Featured statistic: 35%

Date 20 February 2008

Of all bonds issued by Dutch special purpose vehicles (SPVs) only 35% changed hands during 2007. Whether transactions in a bond took place in a certain month, is shown by the availability of a quotation for that bond in that month. During 2007, prices were quoted for only 696 of the 2,004 SPV bonds in at least one month.

Chart Numbers of SPV bonds traded during a particular month in 2007

SPVs are legal entities created, in many cases, by banks for the 'securitisation' of certain financial assets (such as mortgage loans or corporate loans). In a securitisation, the original lender transfers its ownership rights to a set of loans to the dedicated SPV. In order to finance the transfer, the SPV issues several bonds, known as 'tranches', decreasing in size and increasing in credit risk. By removing the financial assets from its balance sheet, the bank can put the capital it held to comply with solvability requirements, to other uses. The lack of quotations is generally explained from the fact that the originating banks often bought back the SPV bonds and included them in their own portfolios. The bonds may then be used, for instance, as collateral for credit raised from the European System of Central Banks.
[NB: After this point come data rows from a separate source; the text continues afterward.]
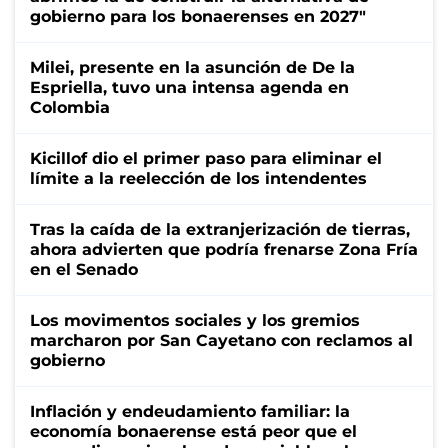
gobierno para los bonaerenses en 2027"
Milei, presente en la asunción de De la
Espriella, tuvo una intensa agenda en
Colombia
Kicillof dio el primer paso para eliminar el
límite a la reelección de los intendentes
Tras la caída de la extranjerización de tierras,
ahora advierten que podría frenarse Zona Fría
en el Senado
Los movimentos sociales y los gremios
marcharon por San Cayetano con reclamos al
gobierno
Inflación y endeudamiento familiar: la
economía bonaerense está peor que el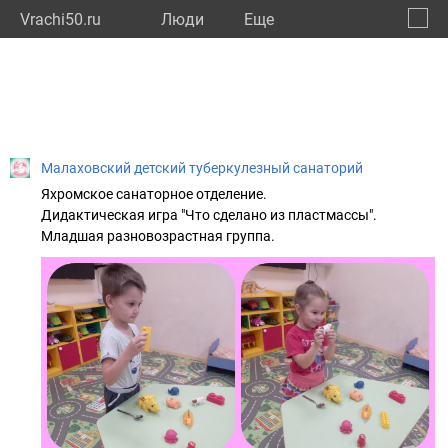
Vrachi50.ru
Люди
Eще
🔔
Моско
🔍
Малаховский детский туберкулезный санаторий
Яхромское санаторное отделение.
Дидактическая игра "Что сделано из пластмассы".
Младшая разновозрастная группа.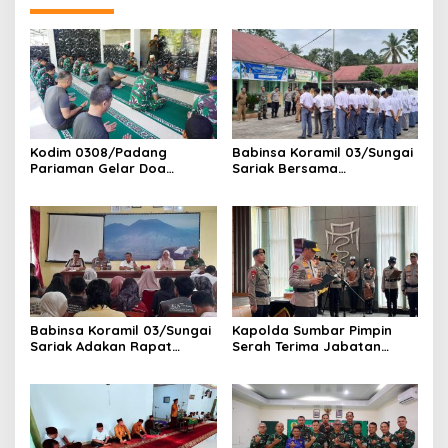
Kodim 0308/Padang
Babinsa Koramil 03/Sungai
Pariaman Gelar Doa
Sariak Bersama
Bersama Sambut HUT ke-1
Bhabinkamtibmas Polsek
Kodam XX/Tuanku Imam
VII Koto Melaksanakan
Bonjol
Seleksi Calon Anggota
Paskibra Tingkat
Kecamatan VII Koto
Patamuan
Babinsa Koramil 03/Sungai
Kapolda Sumbar Pimpin
Sariak Adakan Rapat
Serah Terima Jabatan
Pembentukan Panitia HUT
Pejabat Utama dan
RI Ke-81 Kantor Camat VII
Kapolres Jajaran
Koto Patamuan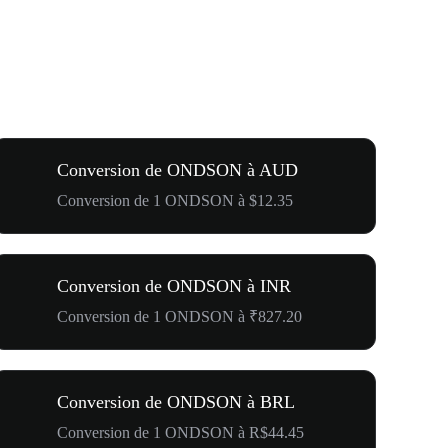
Conversion de ONDSON à AUD
Conversion de 1 ONDSON à $12.35
Conversion de ONDSON à INR
Conversion de 1 ONDSON à ₹827.20
Conversion de ONDSON à BRL
Conversion de 1 ONDSON à R$44.45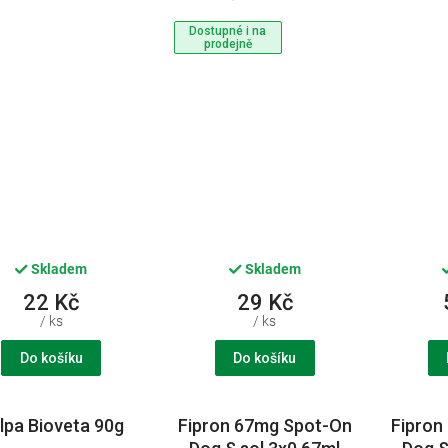
mezinárodní 1ks
Dostupné i na
prodejně
Skladem
Skladem
22 Kč
29 Kč
/ ks
/ ks
Do košíku
Do košíku
lpa Bioveta 90g
Fipron 67mg Spot-On
Fipron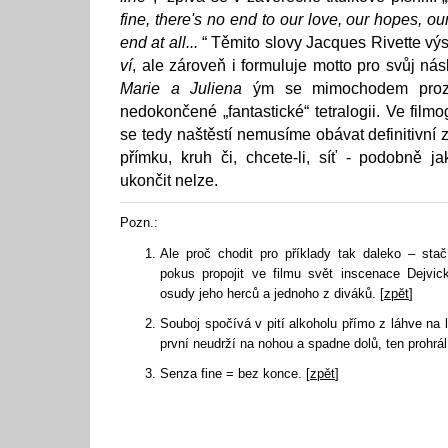
fine, there's no end to our love, our hopes, o
end at all...
“ Těmito slovy Jacques Rivette výs
ví
, ale zároveň i formuluje motto pro svůj ná
Marie a Juliena
ým se mimochodem prozm
nedokončené „fantastické“ tetralogii. Ve filmo
se tedy naštěstí nemusíme obávat definitivní
přímku, kruh či, chcete-li, síť - podobně 
ukončit nelze.
Pozn.:
Ale proč chodit pro příklady tak daleko – sta
pokus propojit ve filmu svět inscenace Dejvi
osudy jeho herců a jednoho z diváků. [
zpět
]
Souboj spočívá v pití alkoholu přímo z láhve na 
první neudrží na nohou a spadne dolů, ten prohrál.
Senza fine = bez konce. [
zpět
]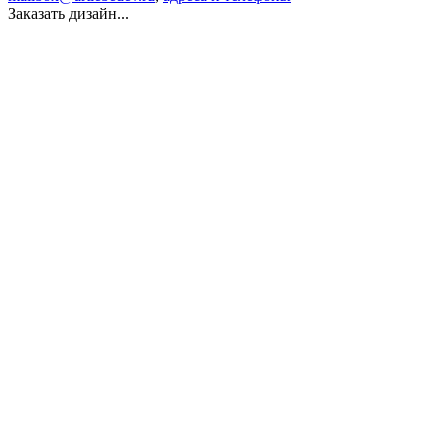
Заказать дизайн...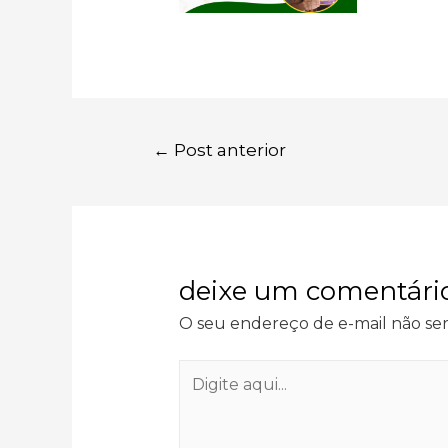
navegação
←
Post anterior
de
post
deixe um comentári
O seu endereço de e-mail não ser
Digite
aqui...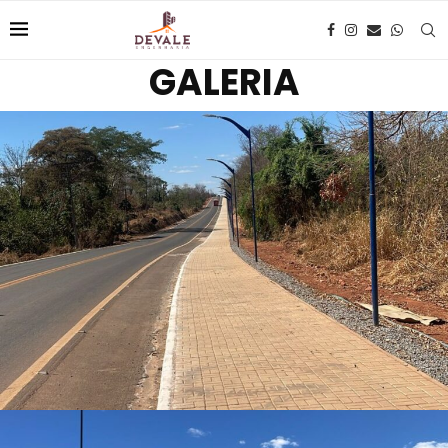
GALERIA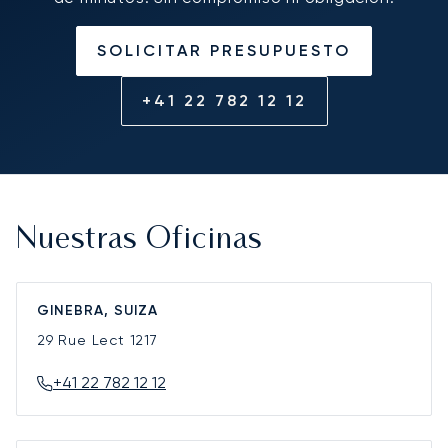
SOLICITAR PRESUPUESTO
+41 22 782 12 12
Nuestras Oficinas
GINEBRA, SUIZA
29 Rue Lect
1217
+41 22 782 12 12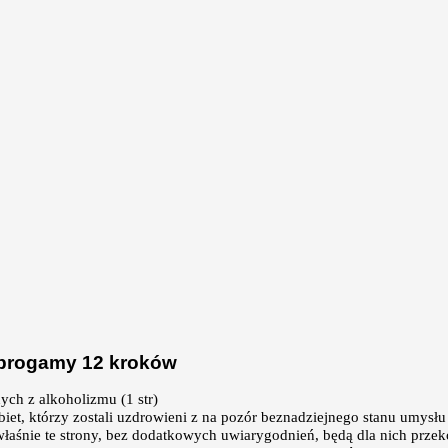
 progamy 12 kroków
ych z alkoholizmu (1 str)
t, którzy zostali uzdrowieni z na pozór beznadziejnego stanu umysłu 
właśnie te strony, bez dodatkowych uwiarygodnień, będą dla nich prz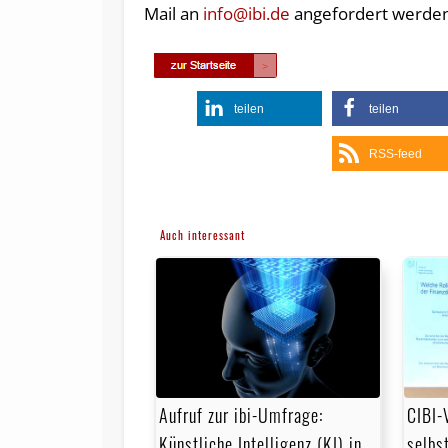
Mail an
info@ibi.de
angefordert werden
teilen
teilen
RSS-feed
Auch interessant
CIBI-
Aufruf zur ibi-Umfrage:
selbs
Künstliche Intelligenz (KI) in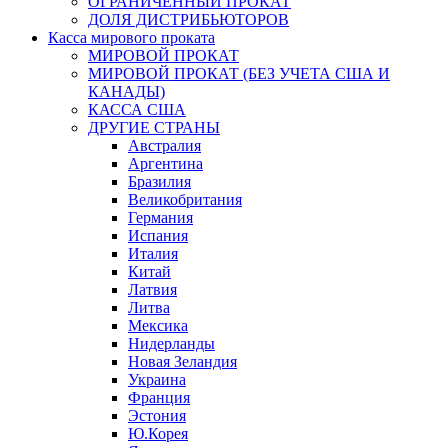
ОГРАНИЧЕННЫЙ ПРОКАТ
ДОЛЯ ДИСТРИБЬЮТОРОВ
Касса мирового проката
МИРОВОЙ ПРОКАТ
МИРОВОЙ ПРОКАТ (БЕЗ УЧЕТА США И
КАНАДЫ)
КАССА США
ДРУГИЕ СТРАНЫ
Австралия
Аргентина
Бразилия
Великобритания
Германия
Испания
Италия
Китай
Латвия
Литва
Мексика
Нидерланды
Новая Зеландия
Украина
Франция
Эстония
Ю.Корея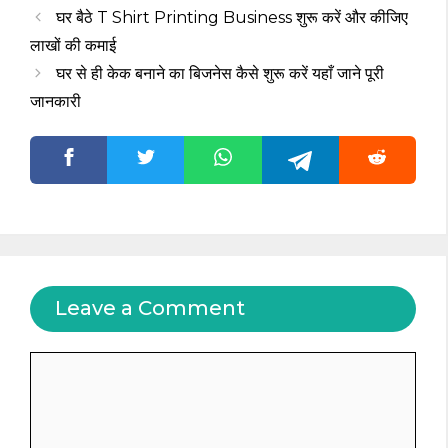
घर बैठे T Shirt Printing Business शुरू करें और कीजिए
लाखों की कमाई
घर से ही केक बनाने का बिजनेस कैसे शुरू करें यहाँ जाने पूरी
जानकारी
Leave a Comment
Comment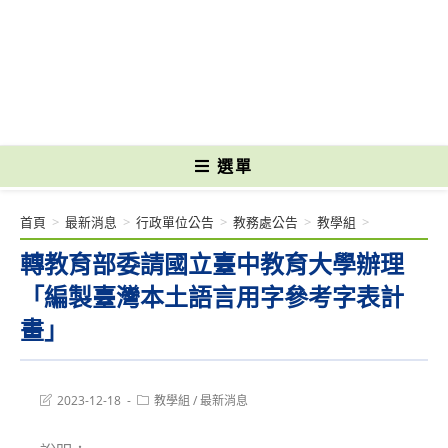
跳
轉
國立光復高級商工職業學校 National Kuangfu Commercial and Industrial
至
Vocational High School
主
要
內
容
選單
首頁
>
最新消息
>
行政單位公告
>
教務處公告
>
教學組
>
轉教育部委請國立臺中教育大學辦理
「編製臺灣本土語言用字參考字表計
畫」
Post
Post
2023-12-18
教學組
/
最新消息
last
category:
modified: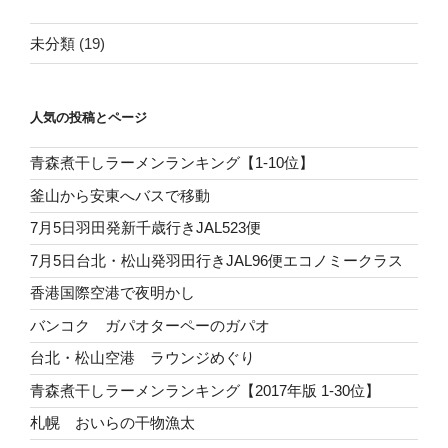
未分類
(19)
人気の投稿とページ
青森煮干しラーメンランキング【1-10位】
釜山から安東へバスで移動
7月5日羽田発新千歳行きJAL523便
7月5日台北・松山発羽田行きJAL96便エコノミークラス
香港国際空港で夜明かし
バンコク ガパオターペーのガパオ
台北・松山空港 ラウンジめぐり
青森煮干しラーメンランキング【2017年版 1-30位】
札幌 おいらの干物漁太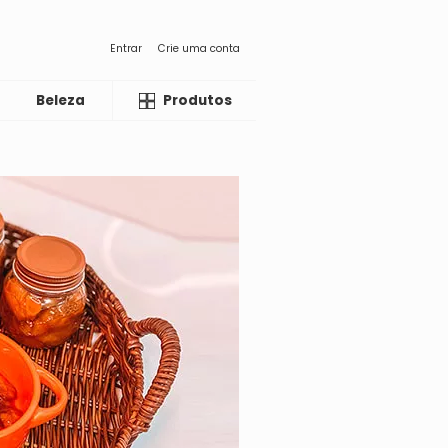
Entrar
Crie uma conta
Beleza
Liquida
Produtos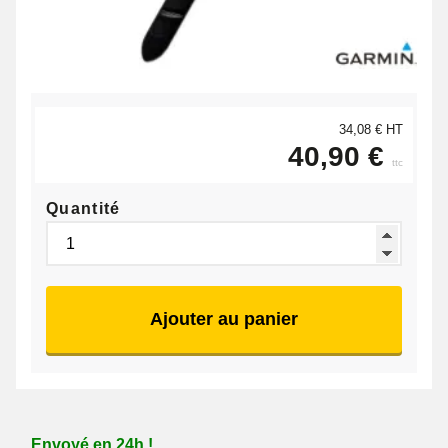
34,08 € HT
40,90 €
ttc
Quantité
Ajouter au panier
Envoyé en 24h !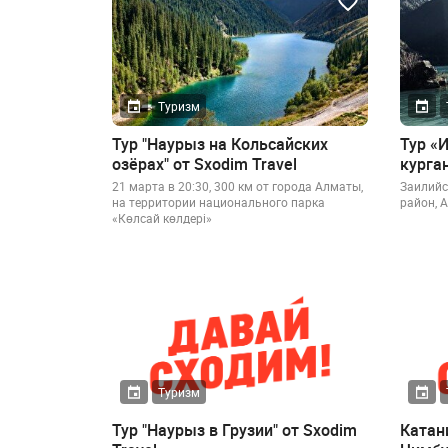
Туризм
Тур "Наурыз на Кольсайских
Тур «
озёрах" от Sxodim Travel
курга
21 марта в 20:30, 300 км от города Алматы,
Заилийс
на территории национального парка
район, 
«Көлсай көлдері»
Туризм
Тур "Наурыз в Грузии" от Sxodim
Катан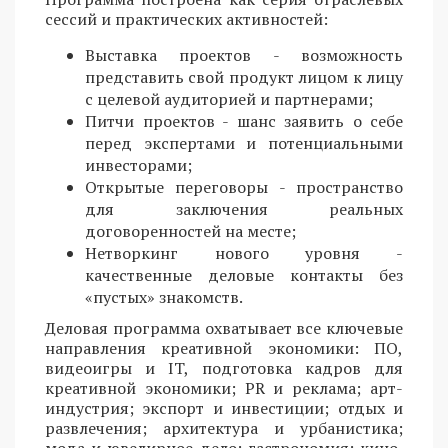
сессий и практических активностей:
Выставка проектов - возможность
представить свой продукт лицом к лицу
с целевой аудиторией и партнерами;
Питчи проектов - шанс заявить о себе
перед экспертами и потенциальными
инвесторами;
Открытые переговоры - пространство
для заключения реальных
договоренностей на месте;
Нетворкинг нового уровня -
качественные деловые контакты без
«пустых» знакомств.
Деловая программа охватывает все ключевые
направления креативной экономики: ПО,
видеоигры и IT, подготовка кадров для
креативной экономики; PR и реклама; арт-
индустрия; экспорт и инвестиции; отдых и
развлечения; архитектура и урбанистика;
мода и ювелирное дело; гастрономия; кино,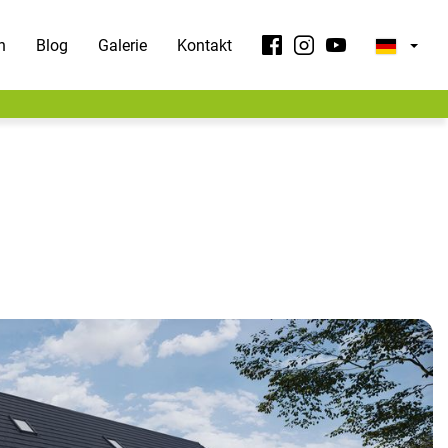
n
Blog
Galerie
Kontakt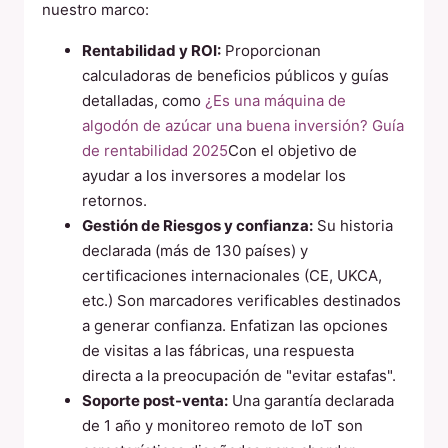
nuestro marco:
Rentabilidad y ROI:
Proporcionan
calculadoras de beneficios públicos y guías
detalladas, como
¿Es una máquina de
algodón de azúcar una buena inversión? Guía
de rentabilidad 2025
Con el objetivo de
ayudar a los inversores a modelar los
retornos.
Gestión de Riesgos y confianza:
Su historia
declarada (más de 130 países) y
certificaciones internacionales (CE, UKCA,
etc.) Son marcadores verificables destinados
a generar confianza. Enfatizan las opciones
de visitas a las fábricas, una respuesta
directa a la preocupación de "evitar estafas".
Soporte post-venta:
Una garantía declarada
de 1 año y monitoreo remoto de IoT son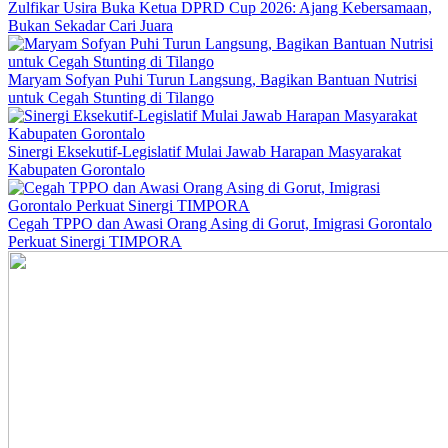
Zulfikar Usira Buka Ketua DPRD Cup 2026: Ajang Kebersamaan,
Bukan Sekadar Cari Juara
Maryam Sofyan Puhi Turun Langsung, Bagikan Bantuan Nutrisi
untuk Cegah Stunting di Tilango
Sinergi Eksekutif-Legislatif Mulai Jawab Harapan Masyarakat
Kabupaten Gorontalo
Cegah TPPO dan Awasi Orang Asing di Gorut, Imigrasi Gorontalo
Perkuat Sinergi TIMPORA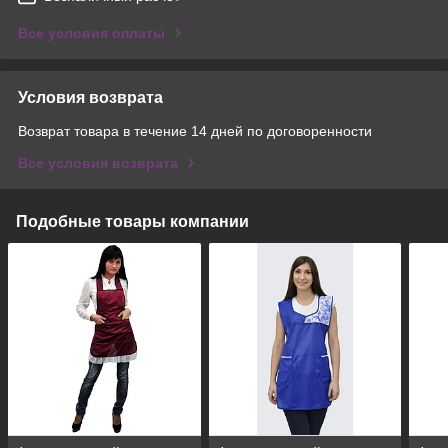
Все условия оплаты
Условия возврата
Возврат товара в течение 14 дней по договоренности
Все условия возврата
Подобные товары компании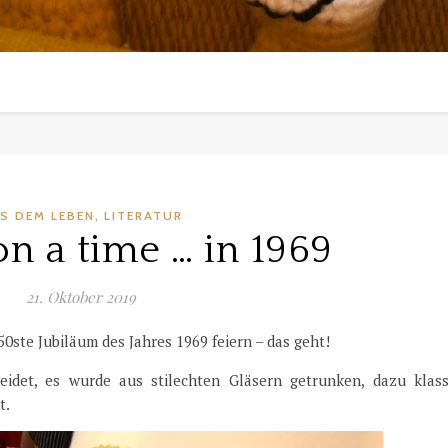
,
S DEM LEBEN
LITERATUR
n a time … in 1969
21. Oktober 2019
50ste Jubiläum des Jahres 1969 feiern – das geht!
eidet, es wurde aus stilechten Gläsern getrunken, dazu klass
t.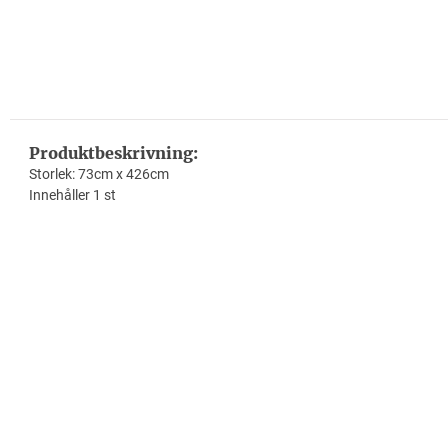
Produktbeskrivning:
Storlek: 73cm x 426cm
Innehåller 1 st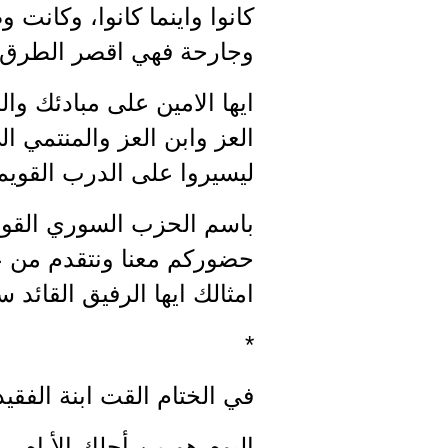
كانوا واينما كانوا، وكانت
وجارحة فهي اقصر الطرق 
ايها الامين على مبادئك وال
العز وابن العز والمنتمي ا
ليسيروا على الدرب القويم 
باسم الحزب السوري القومي
حضوركم معنا ونتقدم من عائل
امثالك ايها الرفيق القائد س
*
في الختام القت ابنة الفق
اليوم هو من أحلك الأيام.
Considered by amounts outstanding rather than numbers, the percentage of quoted SPV bonds rises to 71%. This is because the largest tranches of bond issues (i.e. EUR 50 million or over), with the lowest credit risk, were traded more frequently than the smaller tranches. Most trades took place in the month of October, soon after the start of the turmoil on the financial markets. In that month, 372 of these bonds changed hands at least once. In the preceding months, the number hardly exceeded 150. November and December, finally, were unusually calm. The month of October also deviated strongly from the surrounding months in that many smaller tranches were traded then.